Ne croyez-vous pas que la phase de sensibilisation a montré ses limites au vu de la recrudescence du phénomène ?

" La sensibilisation est et reste une stratégie incontournable dans la recherche de l’adoption des comportements à moindre risque chez les apprenants et les différents acteurs éducatifs. Cependant, le changement de comportement exige un temps d’adaptation par les cibles. Pour y parvenir, il est nécessaire que chaque partie prenante, quel que soit le secteur, contribue au renforcement des connaissances à travers une stratégie de communication permanente et ciblée. Tous les acteurs sociaux doivent cerner les facteurs favorisants et les différents impacts afin que les informations diffusées soient harmonisées. Ainsi, ce qui est déjà fait continuera à être consolidé car l’information reste l’une des clés de la réussite de la lutte contre la problématique de la violence en milieu scolaire et nous savons compter avec les différents partenaires au développement qui ne ménagent aucun effort pour nous accompagner dans le processus d’assainissement du paysage éducatif.

Les partenaires sociaux et religieux semblent se joindre à la lutte, que pouvez-vous attendre d’eux ?

"Les partenaires sociaux et religieux contribuent déjà de manière efficiente à la lutte. Ils nous accompagnent inlassablement dans ce combat qui nécessite la réelle participation de toutes les couches de la société. Leur participation est appréciée et nous profitons de cette tribune pour leur adresser nos remerciements en affirmant que nous comptons sur leur disponibilité afin de renforcer la riposte à la violence en milieu scolaire. De nombreux apprenants fréquentent en effet les différentes structures religieuses et la dissémination d’informations sur la paix, la culture de la non-violence, la tolérance, l’amour du prochain, la maîtrise de soi… dans ces différents lieux de culte reste incontournable dans l’instauration d’un monde non violent.

N’avez-vous pas prévu d'associer les forces de l’ordre, peut-être pour plus d’efficacité ?
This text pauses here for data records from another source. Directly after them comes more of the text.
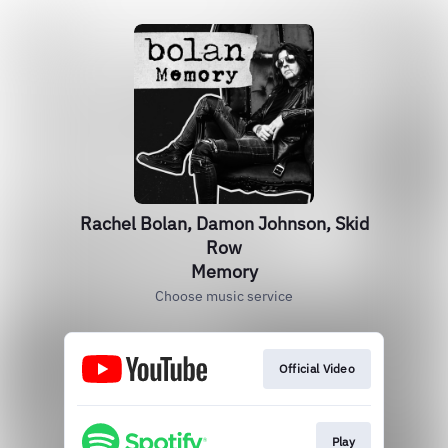
Rachel Bolan, Damon Johnson, Skid
Row
Memory
Choose music service
Official Video
Play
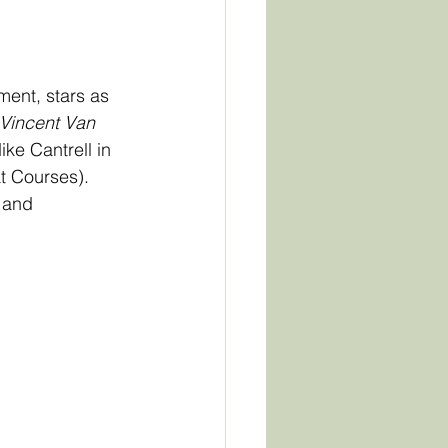
ent, stars as 
 Vincent Van 
ke Cantrell in 
t Courses). 
 and 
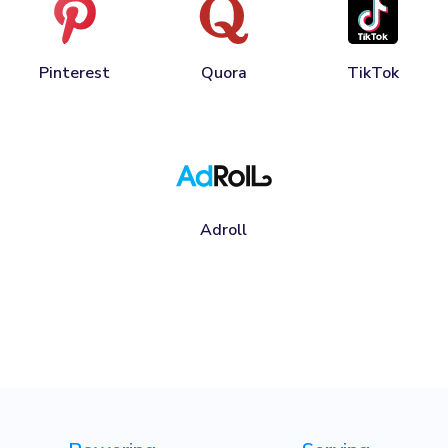
Pinterest
Quora
TikTok
Adroll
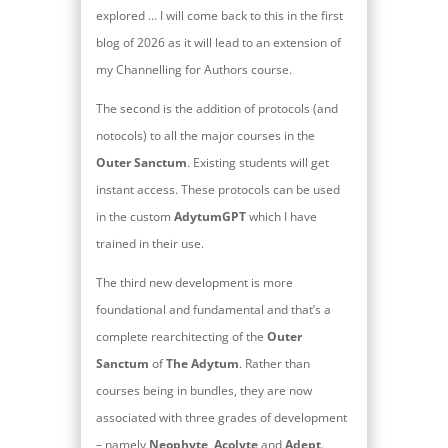
explored … I will come back to this in the first
blog of 2026 as it will lead to an extension of
my Channelling for Authors course.
The second is the addition of protocols (and
notocols) to all the major courses in the
Outer Sanctum
. Existing students will get
instant access. These protocols can be used
in the custom
AdytumGPT
which I have
trained in their use.
The third new development is more
foundational and fundamental and that’s a
complete rearchitecting of the
Outer
Sanctum
of
The Adytum
. Rather than
courses being in bundles, they are now
associated with three grades of development
– namely
Neophyte
,
Acolyte
and
Adept
.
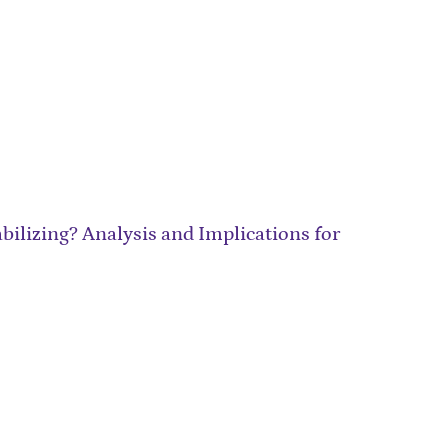
ilizing? Analysis and Implications for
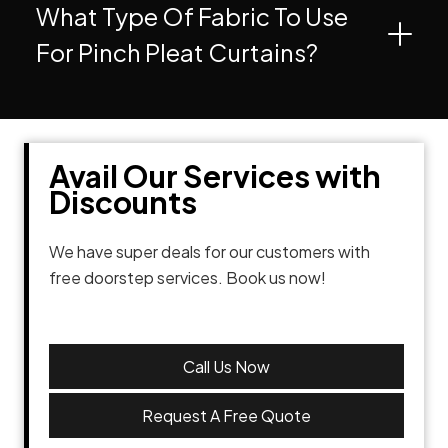
What Type Of Fabric To Use
For Pinch Pleat Curtains?
Avail Our Services with
Discounts
We have super deals for our customers with
free doorstep services. Book us now!
Call Us Now
Request A Free Quote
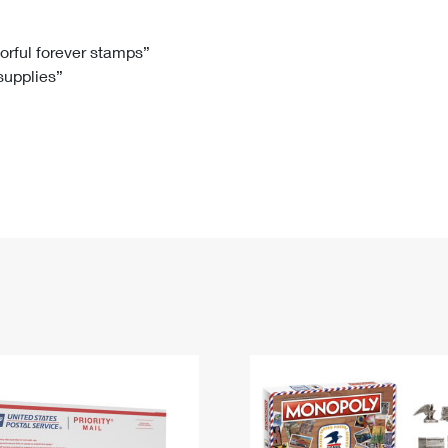
Tracking
Rent or Renew PO Box
Business Supplies
Renew a
Free Boxes
Click-N-Ship
Look Up
 Box
HS Codes
lorful forever stamps”
 supplies”
Transit Time Map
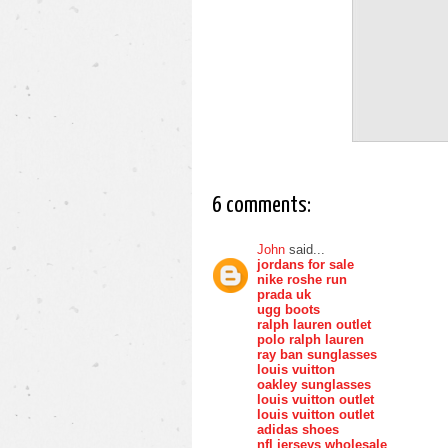
6 comments:
John
said...
jordans for sale
nike roshe run
prada uk
ugg boots
ralph lauren outlet
polo ralph lauren
ray ban sunglasses
louis vuitton
oakley sunglasses
louis vuitton outlet
louis vuitton outlet
adidas shoes
nfl jerseys wholesale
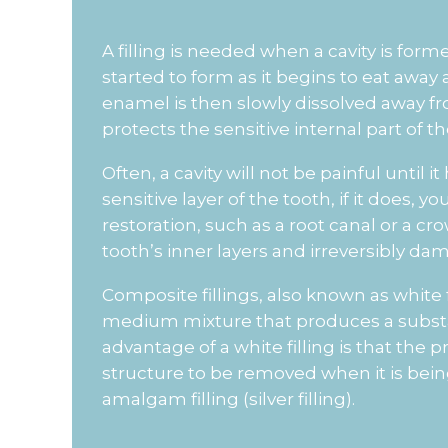
A filling is needed when a cavity is form
started to form as it begins to eat away 
enamel is then slowly dissolved away from
protects the sensitive internal part of th
Often, a cavity will not be painful until
sensitive layer of the tooth, if it does,
restoration, such as a root canal or a cro
tooth’s inner layers and irreversibly damag
Composite fillings, also known as white fil
medium mixture that produces a substa
advantage of a white filling is that the p
structure to be removed when it is being 
amalgam filling (silver filling).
"Depuis quelques années, le ministère dont j’ai la charge est en partenariat avec les différentes Forces de défense et de sécurité, notamment les Forces de police nationale (FPN), dans le cadre de la sécurisation des établissements. Les anciens policiers, identifiés et dont les capacités ont été renforcées par les services techniques en tant qu’agents de sécurité scolaire, ont permis de renforcer la stratégie de fouille systématique, entre autres. De plus, l’ambition de notre département ministériel est d’accentuer cette collaboration avec les autres forces pour des actions de prévention et de répression tout en respectant les normes qui régissent le fonctionnement du milieu scolaire.

Votre mot de fin…

"Les violences en milieu scolaire sont un phénomène qui déstabilise profondément l'école, étant donné qu'il s'agit de régler non pas des problèmes scolaires proprement dits mais des problèmes psychologiques et sociaux. Elles sont devenues un "phénomène de société" en lien avec la montée des violences urbaines qui empruntent plusieurs formes, s’expriment dans différents contextes et entraînent des conséquences variables sur le bien-être des apprenants. " La lutte contre ce fléau nécessite ainsi l’implication de l’ensemble des parties prenantes dont la famille qui est le premier lieu de socialisation de l’enfant. Le ministère dont j'ai la charge ne réussira pas à relever ce défi social sans la contribution effective de tous. J’invite ainsi l’ensemble des parties prenantes à la mutualisation des efforts et à la conjugaison des énergies pour des actions renforcées. Ce n’est qu’à ce prix que nous réaliserons la vision du président de la République, Ali Bongo Ondimba, qui n’a de cesse de souligner le caractère prioritaire de la jeunesse gabonaise, dans les politiques et programmes de développement du pays : une jeunesse bien formée, en bonne santé mentale et physique."